(SOURCE MATERIAL Opens)

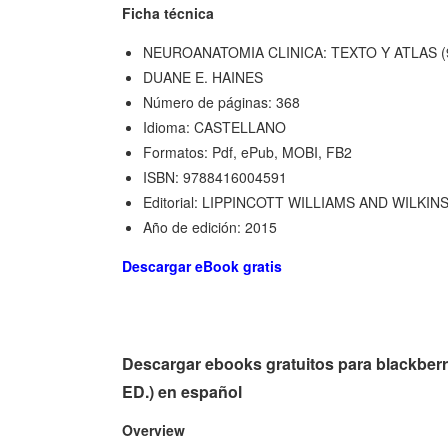
Ficha técnica
NEUROANATOMIA CLINICA: TEXTO Y ATLAS (9
DUANE E. HAINES
Número de páginas: 368
Idioma: CASTELLANO
Formatos: Pdf, ePub, MOBI, FB2
ISBN: 9788416004591
Editorial: LIPPINCOTT WILLIAMS AND WILK
Año de edición: 2015
Descargar eBook gratis
Descargar ebooks gratuitos para black
ED.) en español
Overview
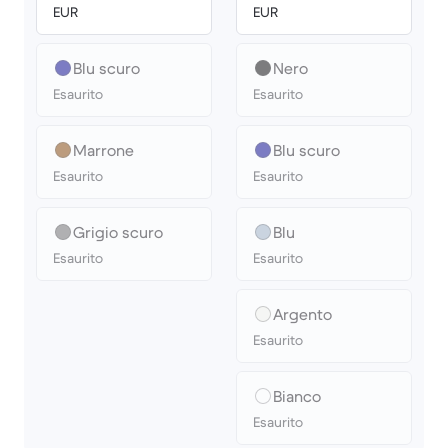
EUR
EUR
Blu scuro
Nero
Esaurito
Esaurito
Marrone
Blu scuro
Esaurito
Esaurito
Grigio scuro
Blu
Esaurito
Esaurito
Argento
Esaurito
Bianco
Esaurito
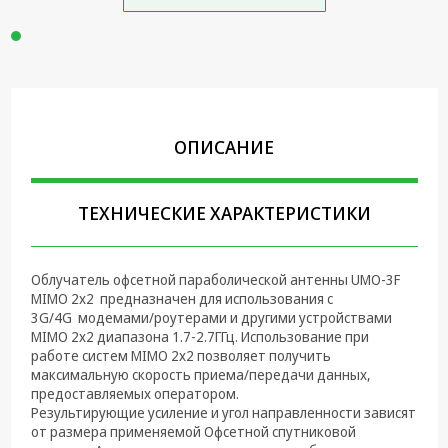
Крепеж,
Инструменты
Батарейки,
Зарядные
устройства,
Адаптеры
ОПИСАНИЕ
питания
Коммутационное
ТЕХНИЧЕСКИЕ ХАРАКТЕРИСТИКИ
оборудование и
Телефония
Климатическая
Облучатель офсетной параболической антенны UMO-3F
техника
MIMO 2x2 предназначен для использования с
3G/4G модемами/роутерами и другими устройствами
Электрика
MIMO 2х2 диапазона 1.7-2.7ГГц. Использование при
работе систем MIMO 2x2 позволяет получить
максимальную скорость приема/передачи данных,
Светотехника
предоставляемых оператором.
Результирующие усиление и угол направленности зависят
Товары для
от размера применяемой Офсетной спутниковой
дома и Бытовая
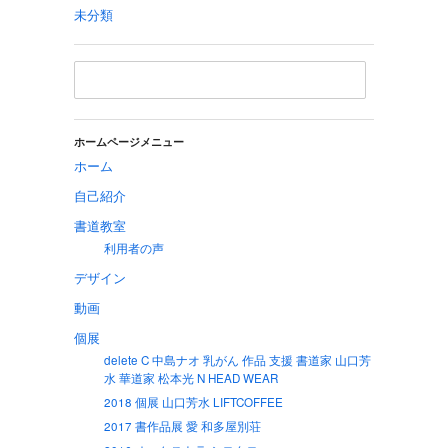
未分類
ホームページメニュー
ホーム
自己紹介
書道教室
利用者の声
デザイン
動画
個展
delete C 中島ナオ 乳がん 作品 支援 書道家 山口芳
水 華道家 松本光 N HEAD WEAR
2018 個展 山口芳水 LIFTCOFFEE
2017 書作品展 愛 和多屋別荘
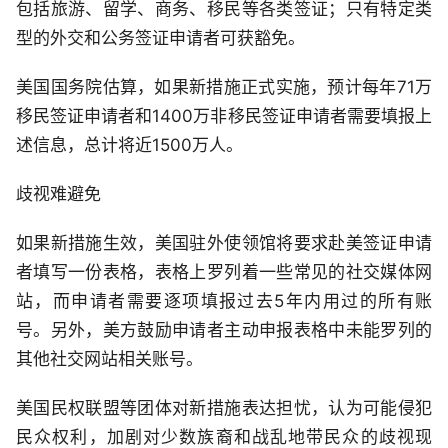
包括旅游、留学、商务、移民等各类签证；只有特定类
型的外交和公务签证申请者可获豁免。
美国国务院估算，如果新措施正式实施，预计每年71万
移民签证申请者和1400万非移民签证申请者需要填报上
述信息，总计将近1500万人。
歧视难避免
如果新措施生效，美国驻外使领馆将要求赴美签证申请
者填写一份表格，表格上罗列着一些常见的社交媒体网
站，而申请者需要逐项填报过去5年内用过的所有账
号。另外，美方鼓励申请者主动申报表格中未能罗列的
其他社交网站相关账号。
美国民权联盟等团体对新措施表达担忧，认为可能侵犯
民众权利，加剧对少数族裔和战乱地带民众的歧视现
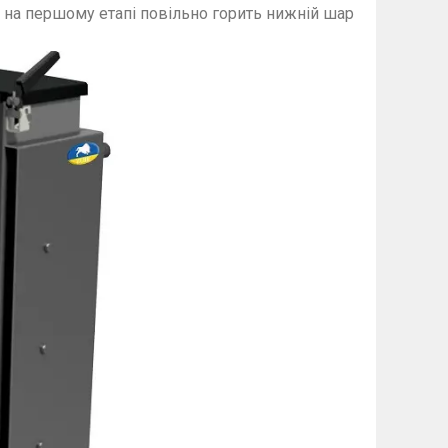
и, на першому етапі повільно горить нижній шар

(SOURCE MATERIAL Closes)

### WORK TO COMPLETE
Each entry should be output word for word, with no pictures carried over.

### TASK OUTPUT
Ficha técnica
NEUROANATOMIA CLINICA: TEXTO Y ATLAS (9
DUANE E. HAINES
Número de páginas: 368
Idioma: CASTELLANO
Formatos: Pdf, ePub, MOBI, FB2
ISBN: 9788416004591
Editorial: LIPPINCOTT WILLIAMS AND WILK
Año de edición: 2015
Descargar eBook gratis
Descargar ebooks gratuitos para black
ED.) en español
Overview
EUR
EUR
Blu scuro
Nero
Esaurito
Esaurito
Marrone
Blu scuro
Esaurito
Esaurito
Grigio scuro
Blu
Esaurito
Esaurito
Argento
Esaurito
Bianco
Esaurito
Крепеж,
Инструменты
Батарейки,
Зарядные
устройства,
Адаптеры
ОПИСАНИЕ
питания
Коммутационное
ТЕХНИЧЕСКИЕ ХАРАКТЕРИСТИКИ
оборудование и
Телефония
Климатическая
Облучатель офсетной параболической антенны UMO-3F
техника
MIMO 2x2 предназначен для использования с
3G/4G модемами/роутерами и другими устройствами
Электрика
MIMO 2х2 диапазона 1.7-2.7ГГц. Использование при
работе систем MIMO 2x2 позволяет получить
максимальную скорость приема/передачи данных,
Светотехника
предоставляемых оператором.
Результирующие усиление и угол направленности зависят
Товары для
от размера применяемой Офсетной спутниковой
дома и Бытовая
未分類
ホームページメニュー
ホーム
自己紹介
書道教室
利用者の声
デザイン
動画
個展
delete C 中島ナオ 乳がん 作品 支援 書道家 山口芳
水 華道家 松本光 N HEAD WEAR
2018 個展 山口芳水 LIFTCOFFEE
2017 書作品展 愛 和多屋別荘
包括旅游、留学、商务、移民等各类签证；只有特定类
型的外交和公务签证申请者可获豁免。
美国国务院估算，如果新措施正式实施，预计每年71万
移民签证申请者和1400万非移民签证申请者需要填报上
述信息，总计将近1500万人。
歧视难避免
如果新措施生效，美国驻外使领馆将要求赴美签证申请
者填写一份表格，表格上罗列着一些常见的社交媒体网
站，而申请者需要逐项填报过去5年内用过的所有账
号。另外，美方鼓励申请者主动申报表格中未能罗列的
其他社交网站相关账号。
美国民权联盟等团体对新措施表达担忧，认为可能侵犯
民众权利，加剧对少数族裔和战乱地带民众的歧视现
и, на першому етапі повільно горить нижній шар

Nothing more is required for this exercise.